- [INPUT DATA]

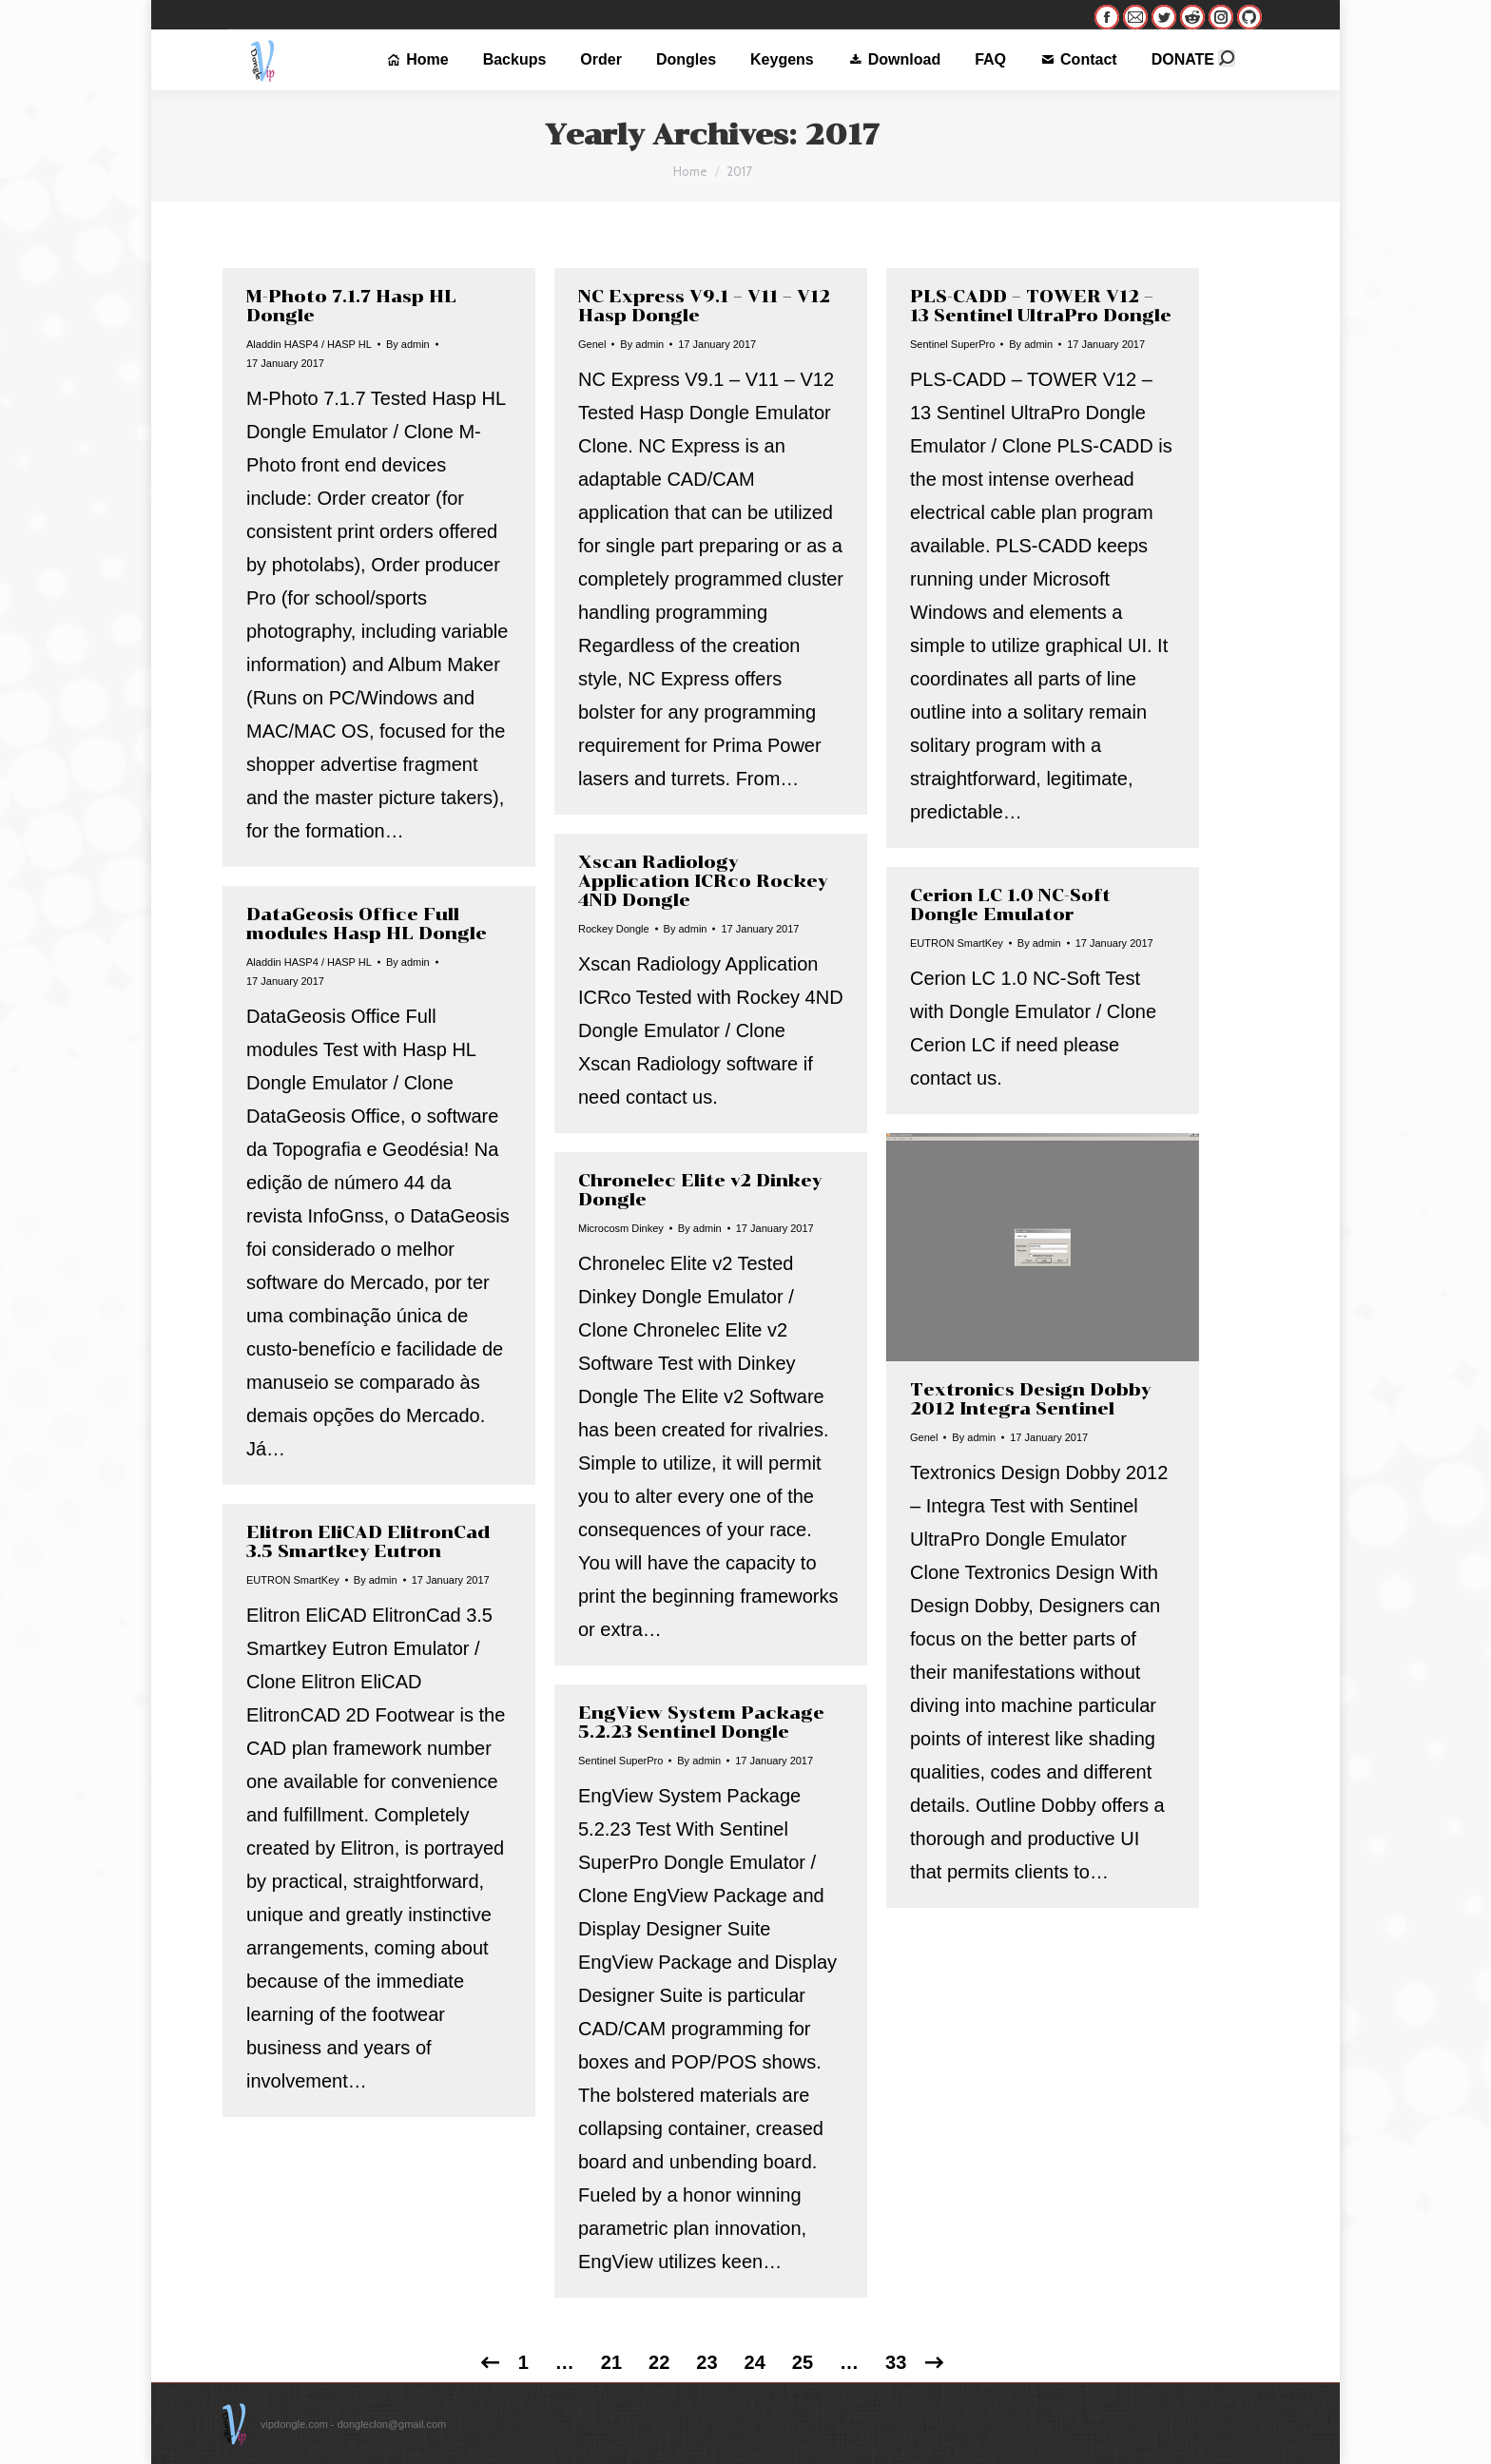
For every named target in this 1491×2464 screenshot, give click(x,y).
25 (802, 2362)
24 (755, 2362)
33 (895, 2362)
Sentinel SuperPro (952, 344)
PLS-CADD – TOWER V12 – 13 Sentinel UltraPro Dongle (1041, 306)
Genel (592, 344)
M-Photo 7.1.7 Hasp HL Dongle (351, 306)
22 (659, 2362)
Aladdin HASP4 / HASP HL (309, 344)
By (408, 344)
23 (706, 2362)
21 (611, 2362)
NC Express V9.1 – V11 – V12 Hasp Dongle (704, 306)
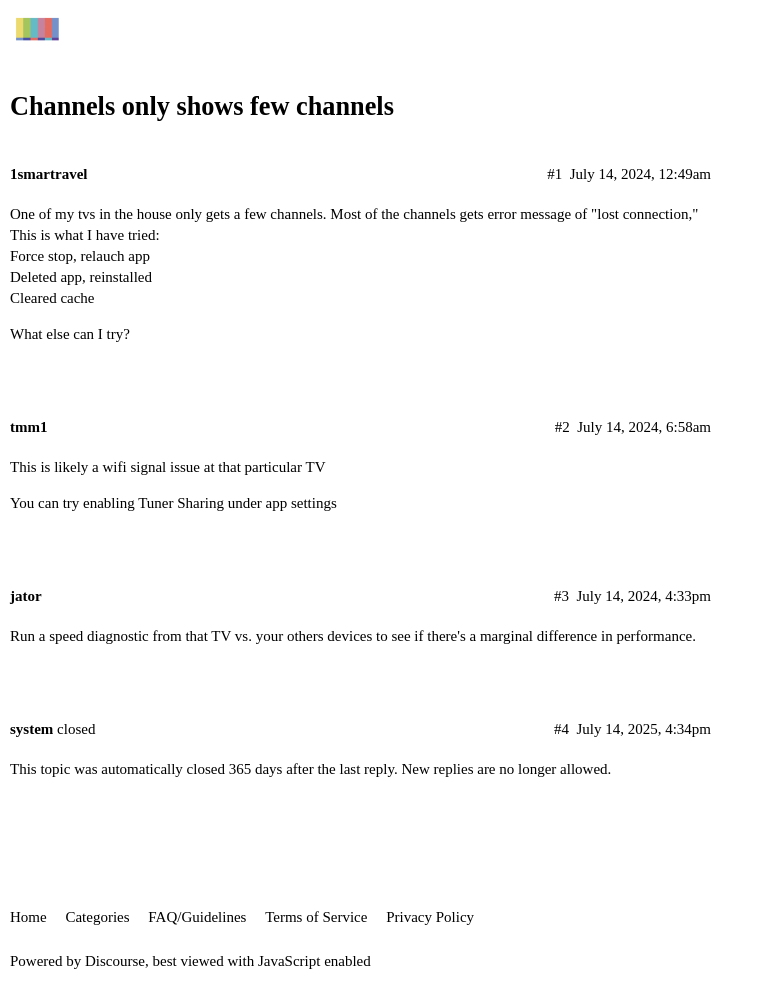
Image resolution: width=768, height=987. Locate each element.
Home (28, 917)
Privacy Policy (430, 917)
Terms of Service (316, 917)
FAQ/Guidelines (197, 917)
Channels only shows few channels (202, 106)
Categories (97, 917)
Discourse (115, 961)
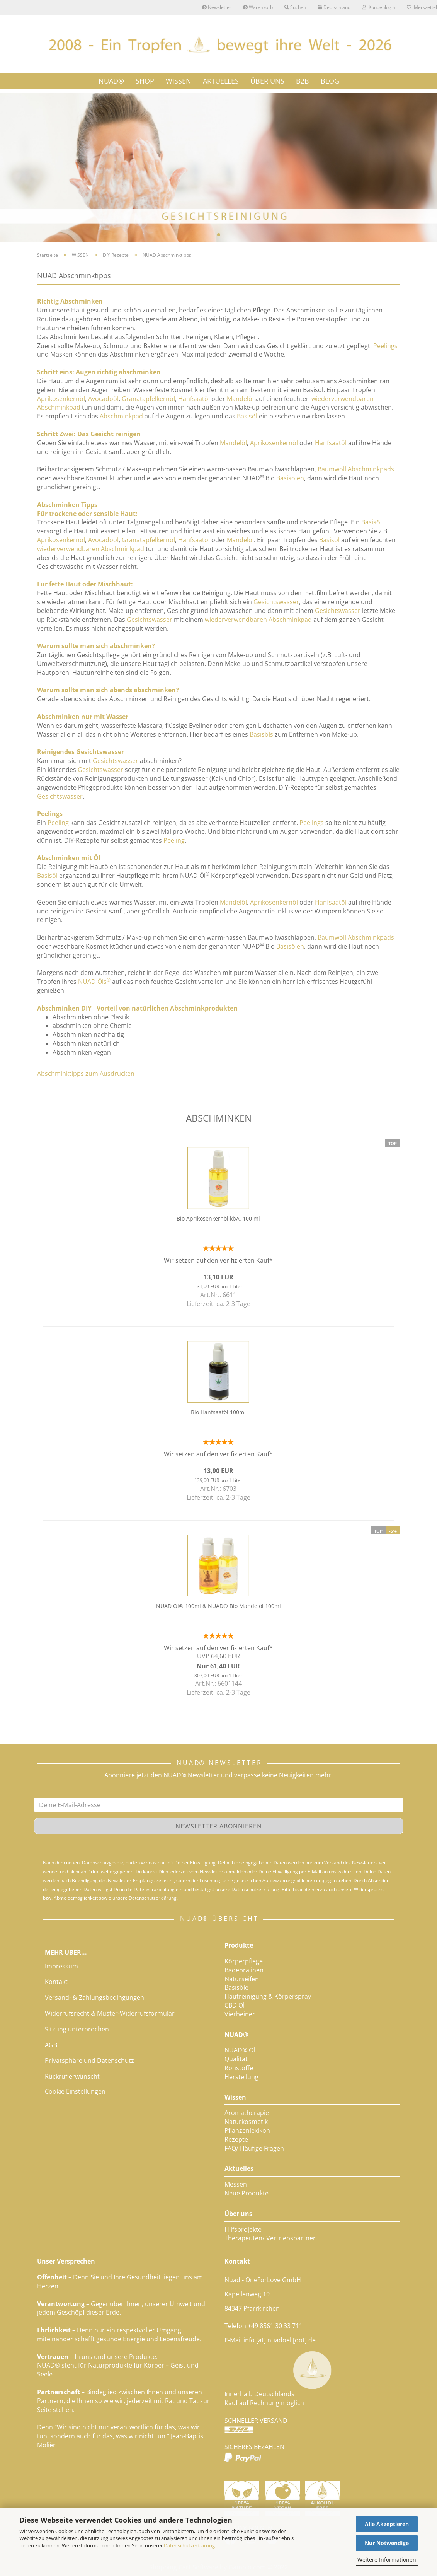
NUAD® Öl (239, 2050)
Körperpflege (243, 1961)
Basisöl (247, 416)
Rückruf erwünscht (72, 2076)
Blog (330, 80)
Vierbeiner (239, 2014)
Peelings (385, 345)
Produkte (238, 1945)
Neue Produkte (246, 2193)
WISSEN (178, 80)
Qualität (236, 2059)
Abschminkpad (121, 416)
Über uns (238, 2213)
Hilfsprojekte (243, 2229)
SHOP (145, 80)
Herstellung (241, 2076)
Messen (235, 2184)
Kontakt (56, 1981)
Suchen (295, 7)
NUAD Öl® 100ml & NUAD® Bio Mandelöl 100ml (218, 1606)
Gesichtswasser (276, 601)
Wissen (235, 2097)
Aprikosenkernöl (61, 398)
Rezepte (236, 2139)
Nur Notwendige (387, 2543)
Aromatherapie (246, 2112)
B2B (302, 80)
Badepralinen (244, 1970)
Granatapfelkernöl (148, 398)
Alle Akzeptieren (387, 2524)
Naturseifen (241, 1979)
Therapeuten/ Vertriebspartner (270, 2238)
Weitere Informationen (386, 2559)
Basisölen (290, 478)
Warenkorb (258, 7)
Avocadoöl (103, 398)
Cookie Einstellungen (75, 2091)
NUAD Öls (94, 981)
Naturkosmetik (246, 2121)
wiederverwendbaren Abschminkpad (90, 549)
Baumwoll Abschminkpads (356, 469)
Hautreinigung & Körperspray (267, 1996)
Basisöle (236, 1987)
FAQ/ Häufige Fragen (254, 2148)
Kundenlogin (378, 7)
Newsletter (216, 7)
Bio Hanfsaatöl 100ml (218, 1412)
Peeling (58, 822)
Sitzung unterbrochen (77, 2029)
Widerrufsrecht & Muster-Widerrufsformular (110, 2013)
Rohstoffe (238, 2068)
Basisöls (261, 734)
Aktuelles (238, 2168)
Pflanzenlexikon (247, 2130)
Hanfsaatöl (194, 398)
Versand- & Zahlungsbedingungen (94, 1997)
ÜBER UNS (267, 80)
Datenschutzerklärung (189, 2545)
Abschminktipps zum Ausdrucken (85, 1073)
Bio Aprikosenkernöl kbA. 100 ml (218, 1218)
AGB (51, 2045)
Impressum (61, 1966)
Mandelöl (240, 398)
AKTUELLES (221, 80)
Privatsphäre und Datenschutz (89, 2060)
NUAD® (111, 80)
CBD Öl (234, 2005)
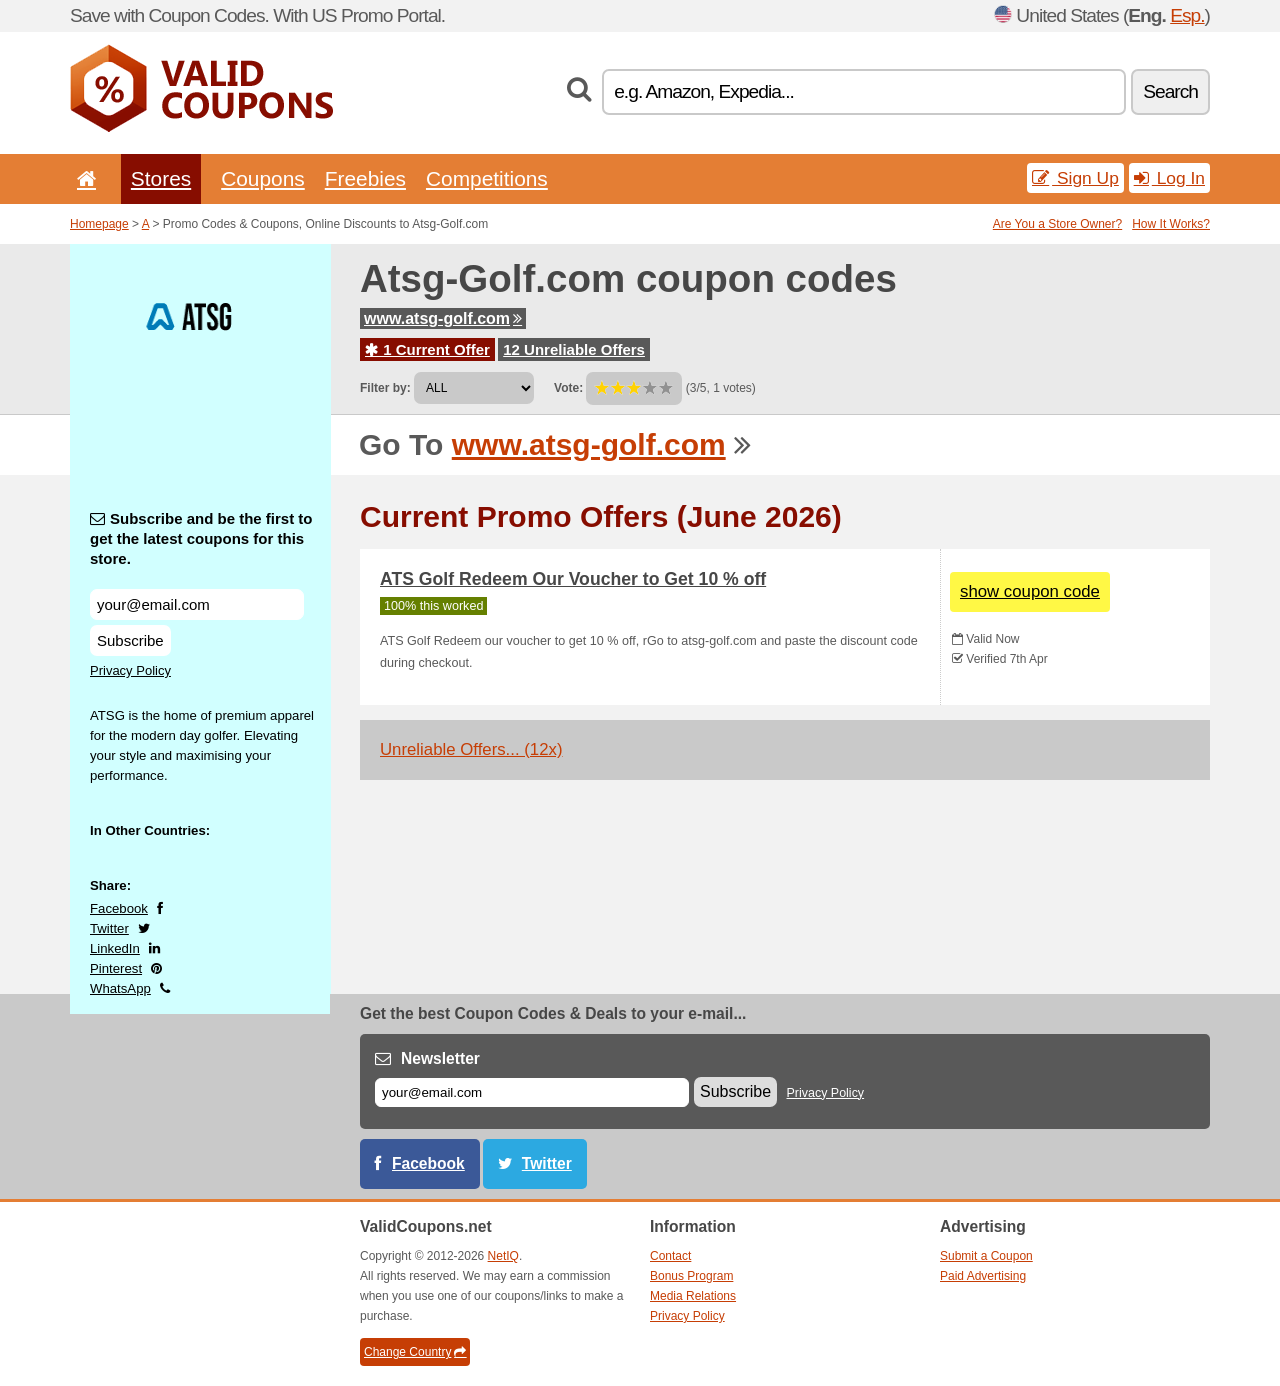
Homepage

- [WHAT TO DO]
The images in the entries above should be left out; please reproduce exactly the lines from the first through the one containing "Privacy Policy (430, 917)".

- [SOLUTION TO THIS TASK]
For every named target in this 1491×2464 screenshot, give click(x,y).
25 (802, 2362)
24 (755, 2362)
33 (895, 2362)
Sentinel SuperPro (952, 344)
PLS-CADD – TOWER V12 – 13 Sentinel UltraPro Dongle (1041, 306)
Genel (592, 344)
M-Photo 7.1.7 Hasp HL Dongle (351, 306)
22 (659, 2362)
Aladdin HASP4 / HASP HL (309, 344)
By (408, 344)
23 (706, 2362)
21 (611, 2362)
NC Express V9.1 – V11 – V12 Hasp Dongle (704, 306)
Image resolution: width=768, height=987. Locate each element.
Home (28, 917)
Privacy Policy (430, 917)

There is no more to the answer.